* Task item *
When you return the data, keep every word exact and include none of the images.

===== Dataset

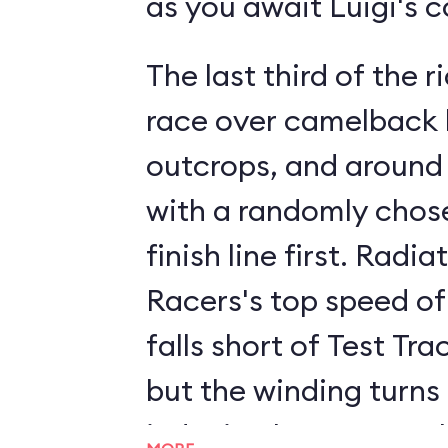
as you await Luigi's 
The last third of the ri
race over camelback h
outcrops, and around
with a randomly chose
finish line first. Radia
Racers's top speed of
falls short of Test Tra
but the winding turns
inducing humps supply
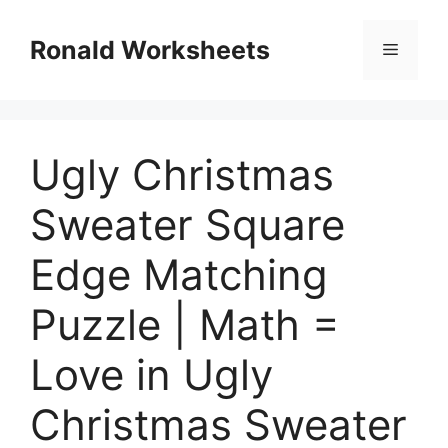
Skip
to
Ronald Worksheets
Menu
content
Ugly Christmas
Sweater Square
Edge Matching
Puzzle | Math =
Love in Ugly
Christmas Sweater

==========

* Output for this task *
as you await Luigi's 
The last third of the ri
race over camelback h
outcrops, and around
with a randomly chose
finish line first. Radia
Racers's top speed of
falls short of Test Tra
but the winding turns
inducing humps supply
Skip
to
Ronald Worksheets
Menu
content
Ugly Christmas
Sweater Square
Edge Matching
Puzzle | Math =
Love in Ugly
Christmas Sweater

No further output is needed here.